** Opening MATERIAL PROVIDED block **

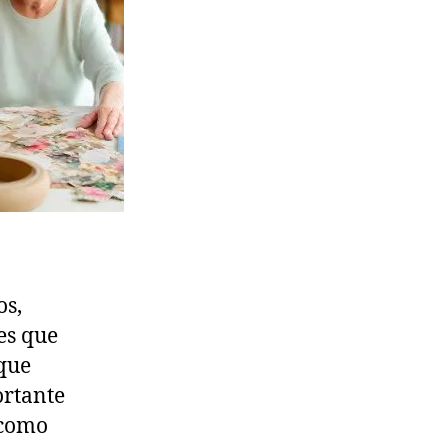
os,
es que
que
ortante
 como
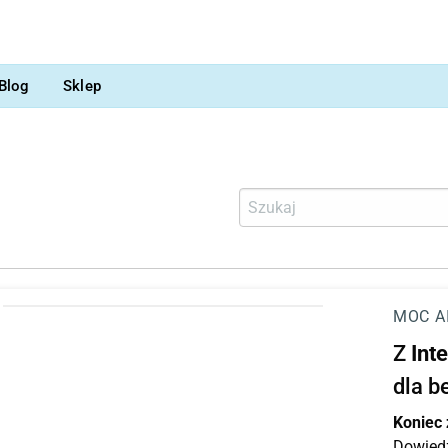
Blog
Sklep
MOC A
Z
Int
dla b
Koniec
Dowiedz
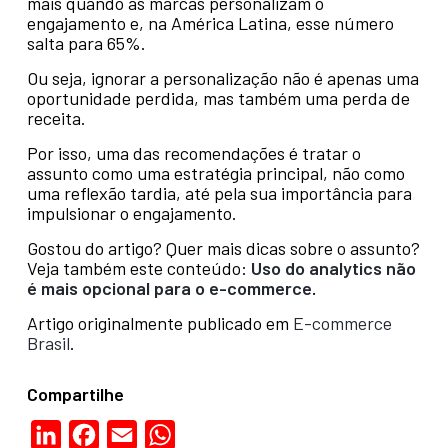
mais quando as marcas personalizam o
engajamento e, na América Latina, esse número
salta para 65%.
Ou seja, ignorar a personalização não é apenas uma
oportunidade perdida, mas também uma perda de
receita.
Por isso, uma das recomendações é tratar o
assunto como uma estratégia principal, não como
uma reflexão tardia, até pela sua importância para
impulsionar o engajamento.
Gostou do artigo? Quer mais dicas sobre o assunto?
Veja também este conteúdo:
Uso do analytics não
é mais opcional para o e-commerce
.
Artigo originalmente publicado em
E-commerce
Brasil
.
Compartilhe
LinkedIn
Facebook
Email
WhatsApp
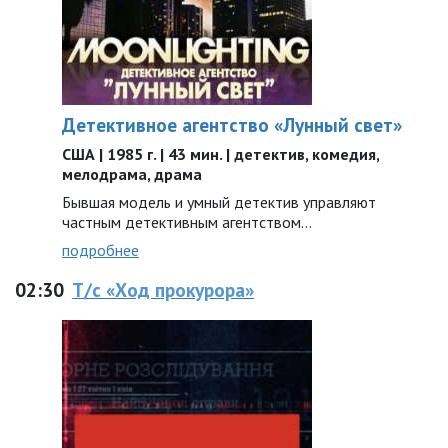
Детективное агентство «Лунный свет»
США | 1985 г. | 43 мин. | детектив, комедия,
мелодрама, драма
Бывшая модель и умный детектив управляют
частным детективным агентством…
подробнее
02:30
Т/с «Ход прокурора»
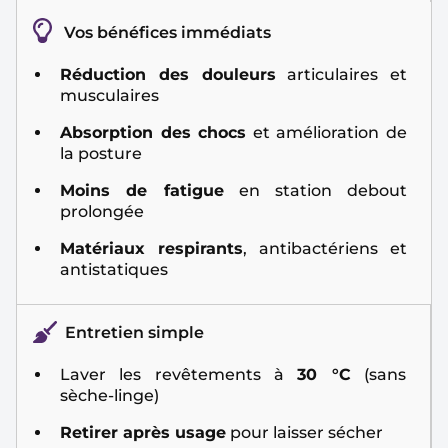
Vos bénéfices immédiats
Réduction des douleurs
articulaires et
musculaires
Absorption des chocs
et amélioration de
la posture
Moins de fatigue
en station debout
prolongée
Matériaux respirants
, antibactériens et
antistatiques
Entretien simple
Laver les revêtements à
30 °C
(sans
sèche-linge)
Retirer après usage
pour laisser sécher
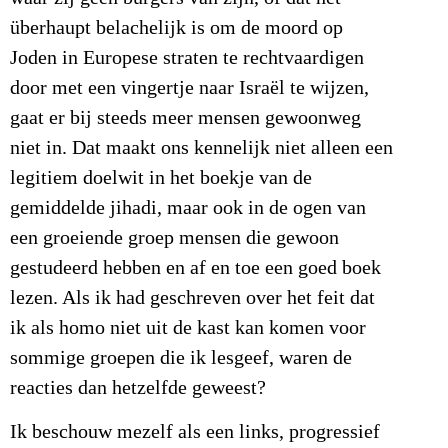
überhaupt belachelijk is om de moord op
Joden in Europese straten te rechtvaardigen
door met een vingertje naar Israël te wijzen,
gaat er bij steeds meer mensen gewoonweg
niet in. Dat maakt ons kennelijk niet alleen een
legitiem doelwit in het boekje van de
gemiddelde jihadi, maar ook in de ogen van
een groeiende groep mensen die gewoon
gestudeerd hebben en af en toe een goed boek
lezen. Als ik had geschreven over het feit dat
ik als homo niet uit de kast kan komen voor
sommige groepen die ik lesgeef, waren de
reacties dan hetzelfde geweest?
Ik beschouw mezelf als een links, progressief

** Closing MATERIAL PROVIDED block **

TASK BRIEF: Each line of the data above must be reproduced as written. Skip the pictures.

FINISHED EXERCISE:
os,
es que
que
ortante
 como
Blog
Sklep
MOC A
Z
Int
dla b
Koniec
Dowiedz
mais quando as marcas personalizam o
engajamento e, na América Latina, esse número
salta para 65%.
Ou seja, ignorar a personalização não é apenas uma
oportunidade perdida, mas também uma perda de
receita.
Por isso, uma das recomendações é tratar o
assunto como uma estratégia principal, não como
uma reflexão tardia, até pela sua importância para
impulsionar o engajamento.
Gostou do artigo? Quer mais dicas sobre o assunto?
Veja também este conteúdo:
Uso do analytics não
é mais opcional para o e-commerce
.
Artigo originalmente publicado em
E-commerce
Brasil
.
Compartilhe
LinkedIn
Facebook
Email
WhatsApp
Детективное агентство «Лунный свет»
США | 1985 г. | 43 мин. | детектив, комедия,
мелодрама, драма
Бывшая модель и умный детектив управляют
частным детективным агентством…
подробнее
02:30
Т/с «Ход прокурора»
Vos bénéfices immédiats
Réduction des douleurs
articulaires et
musculaires
Absorption des chocs
et amélioration de
la posture
Moins de fatigue
en station debout
prolongée
Matériaux respirants
, antibactériens et
antistatiques
Entretien simple
Laver les revêtements à
30 °C
(sans
sèche-linge)
Retirer après usage
pour laisser sécher
überhaupt belachelijk is om de moord op
Joden in Europese straten te rechtvaardigen
door met een vingertje naar Israël te wijzen,
gaat er bij steeds meer mensen gewoonweg
niet in. Dat maakt ons kennelijk niet alleen een
legitiem doelwit in het boekje van de
gemiddelde jihadi, maar ook in de ogen van
een groeiende groep mensen die gewoon
gestudeerd hebben en af en toe een goed boek
lezen. Als ik had geschreven over het feit dat
ik als homo niet uit de kast kan komen voor
sommige groepen die ik lesgeef, waren de
reacties dan hetzelfde geweest?
Ik beschouw mezelf als een links, progressief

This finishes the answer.